Testing video capture with Vrecord

Although our audio and video digitization workstations have many parts, their core components are actually quite portable. Taking cues from resources in the moving image archives community (in particular, Ashley Blewer’s Minimum Viable Station and NYU’s mobile video kit), I pulled a few key pieces of equipment from the audio and video digitization stations in the library (thank you to Marty and Terence for facilitating this pick-up!), brought them home, and set up a VHS and audio cassette digitizing station that fits on a tabletop and runs on my laptop.

Vrecord produces this very helpful graph of the video file, for capture quality assurance. Everybody loves graphs!

Because our video digitization workflow was upgraded last year and uses exclusively open-source software, it was easy to pull the pieces that were needed for this part of the workstation.
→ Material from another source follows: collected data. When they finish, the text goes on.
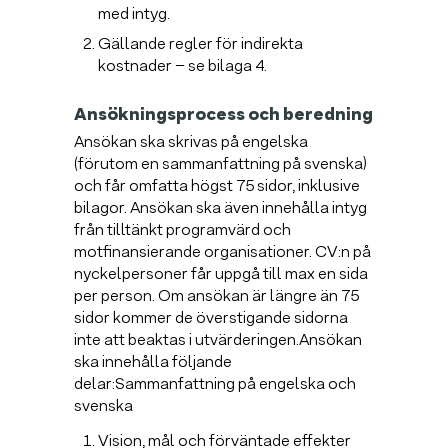
med intyg.
Gällande regler för indirekta
kostnader – se bilaga 4.
Ansökningsprocess och beredning
Ansökan ska skrivas på engelska
(förutom en sammanfattning på svenska)
och får omfatta högst 75 sidor, inklusive
bilagor. Ansökan ska även innehålla intyg
från tilltänkt programvärd och
motfinansierande organisationer. CV:n på
nyckelpersoner får uppgå till max en sida
per person. Om ansökan är längre än 75
sidor kommer de överstigande sidorna
inte att beaktas i utvärderingen.Ansökan
ska innehålla följande
delar:Sammanfattning på engelska och
svenska
Vision, mål och förväntade effekter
Our audio workflow was a bit more complicated, but with the right patch cables and a switch to Audacity for capture and processing software, I was able to keep the equipment needed to a minimum while retaining the same capabilities as our in-library workstations.

Testing video processing with Shotcut

Add in a blu-ray drive and some basic audiotape repair tools (splicing tape, tweezers, splicing block, spare cassette parts), and we’re equipped for optical media and basic audio conservation, as well.  Once content is captured and processed, VPN access allows it to be uploaded to the Keep, just as if we were working from within Woodruff Library at Emory University.

Work-from-home AV digitization station

The only real difference between this setup and what’s in the Preservation department at the library is the number of different types of playback equipment that are connected – for VHS, audio cassettes, and CDs/DVDs/Blu-Rays, this station can do everything we would normally do in the library.  The majority of audiovisual materials we work with fall into one of these categories, so with this station, we are able to keep up with the library’s AV digitization needs while working from home.